When looking at Asia, China’s domestic producers, CNPC and Sinopec, have been running their PP plants at reduced operating rates since early June, which has helped them take a firmer stance on their pricing policy. For a second week in a row, they have applied price hikes in the domestic PP market. “Demand is not all that encouraging, but producers are maintaining a firm stance on their prices due to some supply limitations,” commented a distributor based in Hangzhou. In the import market, Middle Eastern producers also reported to have less than normal allocations to China this month. Middle Eastern sellers’ allocations have been limited to other markets as well including Southeast Asia, Turkey, Egypt and Africa, according to players’ reports. A source at a Malaysian producer commented, “Middle Eastern producers must be running their plants at reduced rates due to sluggish global demand. We also think that upcoming Ramadan and the summer period may keep the allocations from the region limited.”
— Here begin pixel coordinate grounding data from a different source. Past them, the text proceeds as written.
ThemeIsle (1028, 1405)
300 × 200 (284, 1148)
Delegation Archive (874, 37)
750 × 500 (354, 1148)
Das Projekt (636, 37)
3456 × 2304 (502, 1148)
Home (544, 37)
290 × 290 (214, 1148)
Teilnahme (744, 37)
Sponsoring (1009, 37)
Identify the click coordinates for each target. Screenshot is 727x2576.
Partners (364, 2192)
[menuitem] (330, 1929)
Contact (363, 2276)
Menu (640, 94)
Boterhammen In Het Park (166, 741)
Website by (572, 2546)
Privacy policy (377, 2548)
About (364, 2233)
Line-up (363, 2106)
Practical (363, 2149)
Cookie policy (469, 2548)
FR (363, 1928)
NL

Apart from the limited Middle Eastern availability, Turkey’s PP market is also facing supply limitations from other regional sources. The number of Turkmen, Iranian and European raffia offers has been noticeably down while Egyptian PP raffia and fibre had already been absent for quite a while. Plus, Russian Sibur, which is a regular source of raffia for Turkey albeit in limited amounts, is heard to be planning a maintenance shutdown at its 500,000 tons/year PP plant in Tobolsk in early July. Egyptian players have also been suffering from the same problem of limited allocations from the Middle Eastern suppliers. The absence of the domestic PP producer, EPPC, has been contributing to the restrictions in the availability. “We have already sold out our limited June quotas for Middle Eastern PP in the import market. Meanwhile, we see rather limited locally held PP injection supplies, too, but demand is not that bright, either,” said a trader. African markets have been exposed to the same supply limitations this month. A trader selling to both Kenya and Tanzania commented, “We already sold out the cargoes we offered on behalf of a major Saudi Arabian producer. We asked for additional quotas but failed to get any amidst tight supplies from the regional producers. Now that supply remains tight in Africa, we anticipate even higher July levels than June.”
The ongoing and upcoming plant shutdowns across Europe have resulted in limited PP availability as well. Although a few plants in Central Europe reportedly resumed operations after turnarounds, Total Petrochemicals’ three PP plants with a combined capacity of 900,000 tpa in Feluy, Belgium have been undergoing a planned maintenance shutdown since end May and are expected to remain offline for six weeks. SABIC Europe is also planning to shut its two PP units with a combined capacity of 620,000 tpa in Geleen, the Netherlands for a 2-week turnaround in the second half of June. ExxonMobil’s force majeure on PP from its 270,000 tpa Lillebonne site in France that was declared two weeks ago is still been in place, meanwhile. According to ChemOrbis, despite the ongoing supply problems, demand is not considered brilliant either in Italy or Northwest European countries. “Demand isn’t doing so well but our supply is quite short especially for copolymers,” said a distributor in Belgium. Other distributors also agree that short supply is in balance with mediocre demand. According to a seller in the Netherlands, PP prices may gain further ground in July considering tight supply despite lower spot propylene prices.